Sunday I’ll be at my parent’s house for lunch celebrating Mother’s Day. My husband, my brother and sister in law and their daughter will be there too. My mother will be running from the kitchen to the living room serving us. First, she’ll bring out the mini Spinach pies we all love. Then she’ll dart back into the kitchen to warm something up or toast something.
She’ll seem merely slavish while we’re all enjoying ourselves – a brilliant cover for her decades of abuse.
We’ll all move to the dining table that she will have craftily laden with piles of smoked salmon, turkey and chopped liver, my particular favorites, and an abundance of Mediterranean delicacies like artichokes, feta cheese, marinated peppers and olives. We’ll raise a glass of Pinot Noir or Pinot Grigio, whichever I chose, and we’ll toast this woman who abused me over and over again.
It started when I was 18 years old. I was diagnosed with type 1 diabetes. I blamed my father, whose parents both had type 2 diabetes. After all, I’d always heard diabetes is genetic and it skips generations. But in truth it was my mother who gave me diabetes. Type 1 is an auto-immune condition, just like the Hashimoto’s syndrome my mother has. Which incidentally she gave me thirty years later.
Never mind that my mother was so frightened for me when I got diabetes that she didn’t tell me until I was in my fifties that my father’s mother died of a diabetes-related heart attack just weeks before scheduled for a diabetes-caused leg amputation. No, my mean, mean mother never told me that! Her story is she was trying to protect me. Hah!
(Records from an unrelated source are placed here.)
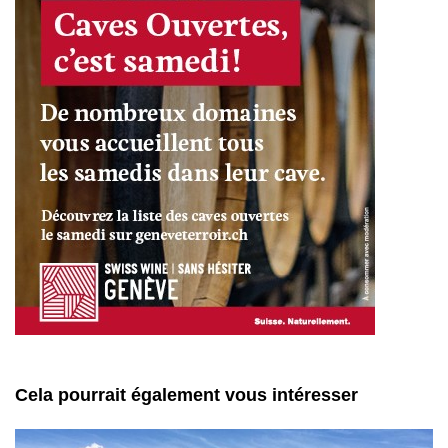
Cela pourrait également vous intéresser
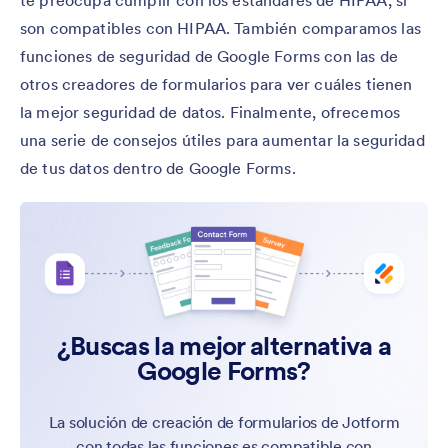
te preocupa cumplir con los estándares de HIPAA, si
son compatibles con HIPAA. También comparamos las
funciones de seguridad de Google Forms con las de
otros creadores de formularios para ver cuáles tienen
la mejor seguridad de datos. Finalmente, ofrecemos
una serie de consejos útiles para aumentar la seguridad
de tus datos dentro de Google Forms.
¿Buscas la mejor alternativa a
Google Forms?
La solución de creación de formularios de Jotform
con todas las funciones es compatible con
Never mind that when I was in my twenties and quit my advertising job to find myself, my mother convinced my father to stop badgering me; every time he saw me he begged me to find a job or go back to school. No, my mother made normal my four years of scribbling little drawings and calling myself a “greeting card artist.” My dog-walking and post-office running for a famous author. My hoisting cases of beer and fixing Margaritas at a local pub and calling myself a “mixologist.” Never mind the love, support, and checks she deliberately extended to confuse me and throw me off her trail.
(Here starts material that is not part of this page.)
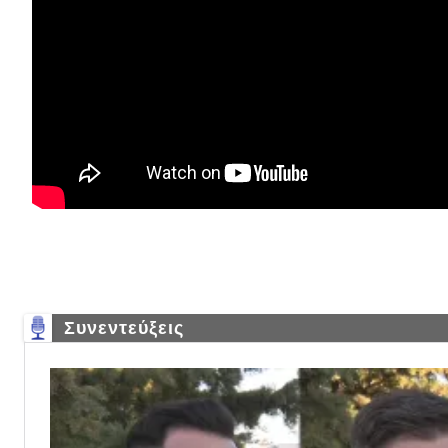
Συνεντεύξεις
When I moved to Japan at the age of 32 my mother cried. Sure, she was losing her little pawn! To try and reign me in she came all the way to Tokyo – without my father. That’s how sneaky she was. Naturally she planned to capture me and bring me home when no one was looking. Surely that’s why this non-traveller put herself aboard a plane, flew 13 hours, suffered fatiguing jet lag and wandered around a place where she couldn’t read or speak while I was working. But her plan was aborted: She fell in love with my friends and the courtesy of the country.
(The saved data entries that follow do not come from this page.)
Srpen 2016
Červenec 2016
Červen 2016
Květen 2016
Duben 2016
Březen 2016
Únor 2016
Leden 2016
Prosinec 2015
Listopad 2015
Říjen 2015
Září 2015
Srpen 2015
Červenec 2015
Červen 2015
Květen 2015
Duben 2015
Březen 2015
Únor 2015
Returning from Japan six years later I went through a two-year reactive depression. Ex-pats prefer to call it “reverse culture shock.” What did my mother do? She took me into the comfort of my parent’s home, cooked my favorite meals, did my laundry and asked nothing of me. Stockholm syndrome set in – I began to fall in love with my captors. Fearing my mother’s unconditional love, I left again. I flew to Sydney where I spent a year trying to put my Pan-Asian-boots back on. They no longer fit, and I returned once again to the house of my captors. My mother took me in, only smiling to see me.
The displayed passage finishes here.